PostLinearize Algorithm Analysis

中文

Role of the Algorithm

PostLinearize is a post-processing step for cluster linearization, running after Linearize (SpanningForestState). The two have different responsibilities:

Code location: src/cluster_linearize.h:1585, called from GenericClusterImpl::Relinearize (src/txgraph.cpp:2069).

Why PostLinearize Is Needed

1. Guaranteeing Connected Chunks

The output of Linearize (SpanningForestState) does not guarantee that each chunk is a connected subgraph, especially when it exits early after exhausting its budget. PostLinearize ensures connectivity within each chunk through merge/swap operations. This is a key invariant for TxGraph — BlockBuilder needs each chunk to be connected when building blocks by chunk.

2. Eliminating Randomness

Linearize heavily uses random numbers internally (for processing order, merge direction, tiebreaking, etc.), and different rng_seed values produce different linearizations for the same cluster. PostLinearize is entirely deterministic (no random numbers), converging the randomized output to a more canonical form and reducing divergence between different nodes.

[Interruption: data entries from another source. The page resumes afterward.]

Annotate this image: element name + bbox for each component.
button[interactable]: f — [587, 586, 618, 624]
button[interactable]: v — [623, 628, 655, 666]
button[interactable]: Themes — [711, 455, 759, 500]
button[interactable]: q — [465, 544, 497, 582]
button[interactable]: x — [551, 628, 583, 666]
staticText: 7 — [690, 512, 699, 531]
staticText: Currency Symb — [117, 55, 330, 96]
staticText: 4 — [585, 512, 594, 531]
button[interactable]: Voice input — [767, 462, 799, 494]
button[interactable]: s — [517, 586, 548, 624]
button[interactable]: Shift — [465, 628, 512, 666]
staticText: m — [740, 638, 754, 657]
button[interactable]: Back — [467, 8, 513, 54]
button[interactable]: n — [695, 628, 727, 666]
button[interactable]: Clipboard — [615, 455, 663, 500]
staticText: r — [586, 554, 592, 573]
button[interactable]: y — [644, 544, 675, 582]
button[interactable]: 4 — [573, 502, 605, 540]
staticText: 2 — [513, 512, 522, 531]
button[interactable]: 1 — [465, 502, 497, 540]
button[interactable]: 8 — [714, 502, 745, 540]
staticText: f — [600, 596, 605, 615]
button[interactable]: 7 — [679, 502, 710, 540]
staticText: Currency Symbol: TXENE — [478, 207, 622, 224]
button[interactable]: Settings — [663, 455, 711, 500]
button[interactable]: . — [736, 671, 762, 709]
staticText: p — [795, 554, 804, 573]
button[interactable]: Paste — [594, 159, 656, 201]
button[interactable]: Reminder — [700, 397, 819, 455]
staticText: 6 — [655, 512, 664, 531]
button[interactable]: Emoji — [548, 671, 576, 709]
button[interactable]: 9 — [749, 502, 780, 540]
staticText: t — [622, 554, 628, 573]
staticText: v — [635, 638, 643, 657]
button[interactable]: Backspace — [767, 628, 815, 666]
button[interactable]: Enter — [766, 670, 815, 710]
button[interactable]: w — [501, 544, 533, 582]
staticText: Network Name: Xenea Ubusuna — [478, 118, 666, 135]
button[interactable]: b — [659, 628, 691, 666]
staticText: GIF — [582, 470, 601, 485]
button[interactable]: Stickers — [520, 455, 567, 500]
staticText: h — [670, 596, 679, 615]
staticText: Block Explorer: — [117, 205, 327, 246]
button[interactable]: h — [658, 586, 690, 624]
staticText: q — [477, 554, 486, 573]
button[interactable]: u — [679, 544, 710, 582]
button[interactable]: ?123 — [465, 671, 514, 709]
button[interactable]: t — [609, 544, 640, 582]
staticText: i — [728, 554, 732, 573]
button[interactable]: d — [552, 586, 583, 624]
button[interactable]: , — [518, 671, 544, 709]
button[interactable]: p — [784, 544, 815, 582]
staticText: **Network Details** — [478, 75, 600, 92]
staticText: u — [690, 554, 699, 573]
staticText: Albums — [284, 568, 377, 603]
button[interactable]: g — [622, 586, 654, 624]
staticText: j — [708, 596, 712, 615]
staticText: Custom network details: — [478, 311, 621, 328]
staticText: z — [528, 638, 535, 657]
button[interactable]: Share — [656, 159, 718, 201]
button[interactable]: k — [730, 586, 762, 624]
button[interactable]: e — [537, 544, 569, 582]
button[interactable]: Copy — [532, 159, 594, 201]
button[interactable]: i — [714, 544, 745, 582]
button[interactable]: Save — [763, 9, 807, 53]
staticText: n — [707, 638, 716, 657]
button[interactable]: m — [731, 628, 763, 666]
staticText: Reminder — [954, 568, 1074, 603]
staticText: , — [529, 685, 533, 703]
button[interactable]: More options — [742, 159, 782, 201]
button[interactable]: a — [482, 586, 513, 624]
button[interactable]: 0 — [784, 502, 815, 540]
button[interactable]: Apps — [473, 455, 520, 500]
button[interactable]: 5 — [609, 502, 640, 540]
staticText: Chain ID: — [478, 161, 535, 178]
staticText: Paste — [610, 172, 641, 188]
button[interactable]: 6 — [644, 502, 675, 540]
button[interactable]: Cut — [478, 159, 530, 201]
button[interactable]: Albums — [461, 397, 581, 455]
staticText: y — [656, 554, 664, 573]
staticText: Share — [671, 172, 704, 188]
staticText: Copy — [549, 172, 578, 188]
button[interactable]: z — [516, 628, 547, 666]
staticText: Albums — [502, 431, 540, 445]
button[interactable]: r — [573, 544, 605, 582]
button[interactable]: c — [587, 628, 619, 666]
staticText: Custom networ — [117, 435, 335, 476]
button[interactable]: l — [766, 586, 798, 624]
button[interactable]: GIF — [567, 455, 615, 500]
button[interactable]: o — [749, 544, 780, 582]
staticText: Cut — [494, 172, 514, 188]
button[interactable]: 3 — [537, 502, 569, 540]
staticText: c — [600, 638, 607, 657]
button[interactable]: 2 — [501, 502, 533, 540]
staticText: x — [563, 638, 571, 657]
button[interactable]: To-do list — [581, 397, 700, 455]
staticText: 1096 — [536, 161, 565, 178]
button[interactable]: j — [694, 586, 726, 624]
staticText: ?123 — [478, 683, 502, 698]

3. Safety Guarantees for RBF Replacement

PostLinearize guarantees that if a leaf transaction is replaced by one with the same size but higher fee, running PostLinearize on the result will not be worse than before the replacement (comments at lines 1578-1582). This allows RBF replacement to take the lightweight “drop + append + PostLinearize” path without running a full Linearize.

Algorithm Principles

Overall Structure

Two passes are performed:

Neither pass ever makes the result worse.

Forward Pass Detailed Steps

Maintains a group linked list L, where each group is a set of consecutive transactions with a combined feerate.

For each transaction i in the input linearization, from front to back:

  1. Create a new group C = {i}, append to end of L
  2. Look at the group P before C:

Backward Pass

Completely symmetric: scans back to front, deps uses descendants instead of ancestors, feerate is negated, and the output is reversed.

Complete Example

4 transactions, dependency: A→B (A is B’s parent), C and D are independent.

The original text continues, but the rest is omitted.